ない物はある物で作れ。
靴の製作には様々な素材が必要な訳ですが、仕上がりをイメージして、それに適した素材を用意します。
今日では様々な素材が加工済みで売られており、そのまま若しくは少し手を加えて使う事ができます。
しかし、どうしても理想的な素材が無い場合もあります。
この時どうするかと言うと材料があれば、そこから作りだす。
恐らく靴に限らず、大工さんや料理人さんなど職人と呼ばれる人ならやっている事だと思います。
今回は、幅、長さ、厚みの全てで理想的なウェルトがなかったので、革から切り出して作る事にしました。
では、革なら何でも良いのかと言えば、勿論適材と言うのがあって、硬さや粘りが重要になります。
硬さと繊維の密度がウェルトに丁度いいので、今回はインソール用に用意していた革から拝借しました。

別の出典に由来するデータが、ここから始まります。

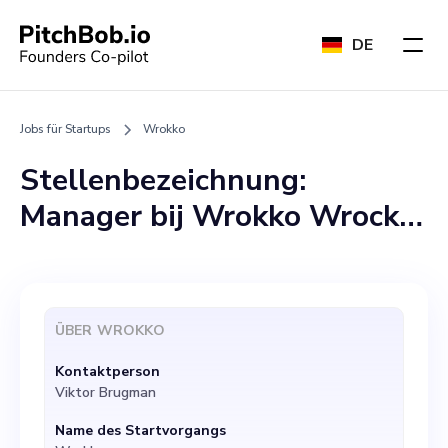
DE
Jobs für Startups
Wrokko
Stellenbezeichnung:
Manager bij Wrokko Wrocko
ist eine bahnbrechende
Startup-Plattform, die
bikulturelle Talente dabei
ÜBER
WROKKO
unterstützt, ihre
Kontaktperson
Karriereziele zu
Viktor Brugman
verwirklichen. Wir sind auf
Name des Startvorgangs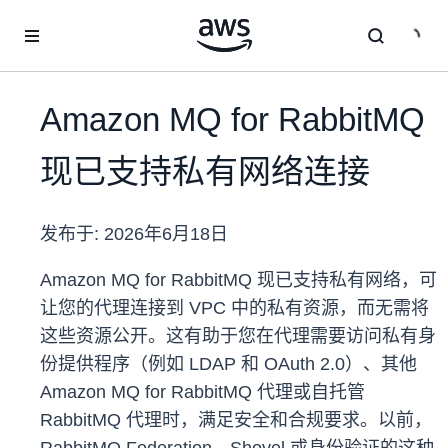
跳至主要内容
Amazon MQ for RabbitMQ
现已支持私有网络连接
发布于:
2026年6月18日
Amazon MQ for RabbitMQ 现已支持私有网络，可
让您的代理连接到 VPC 中的私有资源，而无需将
这些资源公开。这有助于您在代理需要访问私有身
份提供程序（例如 LDAP 和 OAuth 2.0）、其他
Amazon MQ for RabbitMQ 代理或自托管
RabbitMQ 代理时，满足安全和合规要求。以前，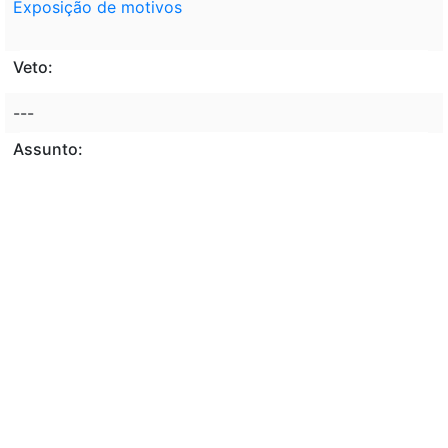
Exposição de motivos
Veto:
---
Assunto:
CRITÉRIOS , PROCESSO ADMINISTRATIVO , SANÇÃO ,
ÂMBITO , ATUAÇÃO , BANCO CENTRAL DO BRASIL
(BACEN) , COMISSÃO DE VALORES MOBILIÁRIOS .
Classificação de direito:
ADMINISTRAÇÃO FEDERAL , PROCESSO
ADMINISTRATIVO .
Observação:
---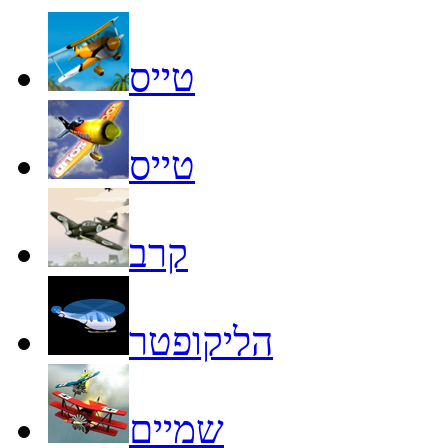
טייס
טייס
קרב
הליקופטר
שמיים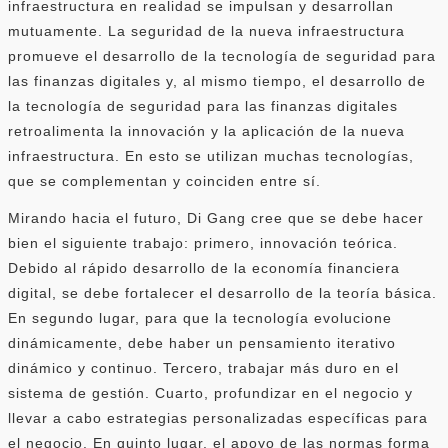
infraestructura en realidad se impulsan y desarrollan
mutuamente. La seguridad de la nueva infraestructura
promueve el desarrollo de la tecnología de seguridad para
las finanzas digitales y, al mismo tiempo, el desarrollo de
la tecnología de seguridad para las finanzas digitales
retroalimenta la innovación y la aplicación de la nueva
infraestructura. En esto se utilizan muchas tecnologías,
que se complementan y coinciden entre sí.
Mirando hacia el futuro, Di Gang cree que se debe hacer
bien el siguiente trabajo: primero, innovación teórica.
Debido al rápido desarrollo de la economía financiera
digital, se debe fortalecer el desarrollo de la teoría básica.
En segundo lugar, para que la tecnología evolucione
dinámicamente, debe haber un pensamiento iterativo
dinámico y continuo. Tercero, trabajar más duro en el
sistema de gestión. Cuarto, profundizar en el negocio y
llevar a cabo estrategias personalizadas específicas para
el negocio. En quinto lugar, el apoyo de las normas forma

この革を欲しい長さと幅で切り出して、水に漬け込んでふやかします。
その後、好みの厚さに漉きます。
と、言っても均一な厚みではなく、両サイドで厚みの異なる漉きです。
ここまで来ると、先ず加工済みとして売られている事はありません。
そして、色を入れるため吟面を削り落として、その後ウェルトをL字に立上げたいので、うっすら折れ目に溝を掘ります。
そして、L字に立ち上げればウェルトの完成。
めでたしめでたし。ではありません。
ここから、やっとウェルトを縫い出す事ができるのです。
こんな感じで、様々な部材にとことんこだわって作る事で、工業製品の靴とは一味違う手製靴になります。
今回は、このノルウィージャンウェルトの為の加工でした。